*** Opening of ENTRIES SUPPLIED ***

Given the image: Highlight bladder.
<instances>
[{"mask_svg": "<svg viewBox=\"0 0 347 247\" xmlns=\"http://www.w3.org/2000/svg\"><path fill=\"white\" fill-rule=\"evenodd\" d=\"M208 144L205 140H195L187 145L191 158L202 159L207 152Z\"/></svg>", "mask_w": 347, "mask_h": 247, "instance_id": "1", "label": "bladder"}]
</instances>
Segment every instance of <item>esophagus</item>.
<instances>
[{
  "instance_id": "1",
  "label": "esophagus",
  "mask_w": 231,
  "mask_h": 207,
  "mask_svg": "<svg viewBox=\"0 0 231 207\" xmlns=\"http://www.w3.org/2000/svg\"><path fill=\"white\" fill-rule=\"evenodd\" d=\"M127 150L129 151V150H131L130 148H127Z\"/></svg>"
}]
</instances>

*** Close of ENTRIES SUPPLIED ***
*** Opening of ENTRIES SUPPLIED ***

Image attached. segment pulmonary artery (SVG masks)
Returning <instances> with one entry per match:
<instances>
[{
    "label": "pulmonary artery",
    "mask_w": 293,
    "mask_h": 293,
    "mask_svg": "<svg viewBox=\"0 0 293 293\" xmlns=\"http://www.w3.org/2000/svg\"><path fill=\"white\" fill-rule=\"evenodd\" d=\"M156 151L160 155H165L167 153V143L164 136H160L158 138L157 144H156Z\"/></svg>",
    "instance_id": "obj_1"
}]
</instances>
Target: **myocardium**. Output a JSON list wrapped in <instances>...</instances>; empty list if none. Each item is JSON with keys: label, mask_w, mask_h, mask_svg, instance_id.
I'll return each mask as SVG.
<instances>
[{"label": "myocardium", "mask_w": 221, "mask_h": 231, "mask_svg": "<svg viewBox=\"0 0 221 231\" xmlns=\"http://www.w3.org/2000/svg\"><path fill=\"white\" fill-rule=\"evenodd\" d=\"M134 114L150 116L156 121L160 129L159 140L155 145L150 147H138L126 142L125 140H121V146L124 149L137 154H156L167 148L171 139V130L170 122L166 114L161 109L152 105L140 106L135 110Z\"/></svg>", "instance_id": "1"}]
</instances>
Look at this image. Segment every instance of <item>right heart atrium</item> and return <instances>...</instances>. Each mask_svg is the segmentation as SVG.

*** Close of ENTRIES SUPPLIED ***
*** Opening of ENTRIES SUPPLIED ***

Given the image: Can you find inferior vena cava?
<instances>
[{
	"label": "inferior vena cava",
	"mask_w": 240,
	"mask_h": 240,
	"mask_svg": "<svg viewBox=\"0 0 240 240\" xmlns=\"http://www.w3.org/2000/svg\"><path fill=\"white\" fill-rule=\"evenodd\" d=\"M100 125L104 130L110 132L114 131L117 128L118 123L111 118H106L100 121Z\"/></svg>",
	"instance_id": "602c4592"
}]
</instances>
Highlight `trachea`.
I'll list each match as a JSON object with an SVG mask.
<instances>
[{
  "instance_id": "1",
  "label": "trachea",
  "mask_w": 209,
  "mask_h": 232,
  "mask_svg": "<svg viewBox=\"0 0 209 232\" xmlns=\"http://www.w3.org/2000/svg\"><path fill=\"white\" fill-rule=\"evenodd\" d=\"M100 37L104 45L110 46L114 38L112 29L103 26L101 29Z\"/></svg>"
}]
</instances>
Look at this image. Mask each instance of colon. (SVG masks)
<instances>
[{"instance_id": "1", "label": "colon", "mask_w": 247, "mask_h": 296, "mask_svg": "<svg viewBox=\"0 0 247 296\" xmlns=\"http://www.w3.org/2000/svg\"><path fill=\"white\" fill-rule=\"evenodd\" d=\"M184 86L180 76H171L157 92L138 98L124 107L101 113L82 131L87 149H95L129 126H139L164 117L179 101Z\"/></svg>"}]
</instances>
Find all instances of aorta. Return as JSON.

*** Close of ENTRIES SUPPLIED ***

WHAT IS EXPECTED =
Copy, exactly and only, the lines above that begin with the one containing "Look at this image. Mask" and finish with the one containing "Find all instances of aorta. Return as JSON.".

WRITTEN RESPONSE =
Look at this image. Mask each instance of colon. (SVG masks)
<instances>
[{"instance_id": "1", "label": "colon", "mask_w": 247, "mask_h": 296, "mask_svg": "<svg viewBox=\"0 0 247 296\" xmlns=\"http://www.w3.org/2000/svg\"><path fill=\"white\" fill-rule=\"evenodd\" d=\"M184 86L180 76H171L157 92L138 98L124 107L101 113L82 131L87 149H95L129 126H139L164 117L179 101Z\"/></svg>"}]
</instances>
Find all instances of aorta. Return as JSON.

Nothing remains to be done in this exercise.